We were finishing Easter dinner today, when a few of the children in my parents' neighborhood headed to the street hauling a cooler, table, chairs and other things children need to set up an under-the-IRS'-radar operation. Curious, we went to the corner of the cul-de-sac to buy what we presumed to be Kool-Aid or lemonade.

"Water."

The temperature was unseasonably warm, yes. But not "I can't make it back to the house without quenching this deadly thirst, so I'm going to buy water from you" hot. We laughed and produced our dollar bills to pad these kids' piggy banks and ordered some water, a little put off that we'd walked all the way for something that came out of our tap.

"One water," one boy said very professionally. I was surprised. He'd eaten in restaurants and studied waiters. The other boy grabbed two more Easter cups with mirrored seriousness. He nagged the other one to let him pour.

"That will be 25 cents," he said, again with professionalism and pride in his product. It was water, it came from his parent's tap, maybe their Brita filter, but these kids found a need for that water and assumed we, the customers, saw every ounce of the product's worth. The boys were excited about selling us water. They believed in what they were selling. And I then believed in their water.

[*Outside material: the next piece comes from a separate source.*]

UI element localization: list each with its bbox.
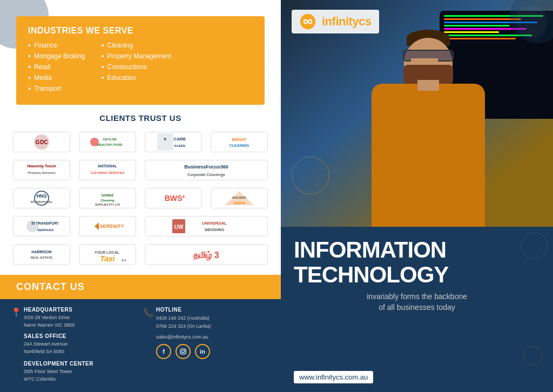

We moved on to the next table, staffed by the two boys' sisters. They had beaded bracelets and necklaces. Also for 25 cents. These products were a steal. The jewelry could pass for store-bought, easy. However, the girls were preoccupied. They weren't interested in selling us on the value of the bracelets, or telling us how they made the jewelery. They were interested only in taking our money. Meh.

The boys surely won out, what with the low overhead to produce water compared to beaded bracelets. But they could have swapped products and sold those same bracelets for 50 bucks. That's how good these two elementary school dudes were. Ice to an eskimo, ketchup to a woman in white gloves, water, your sister's bracelets...whatever. The boys are mastering the most important lesson of selling: believe in the value of your product.

1 Comments:

Blogger Alejandra Ramos said...

I really enjoyed reading that story. Thanks for sharing. I wonder what those boys will be up to in 15 years.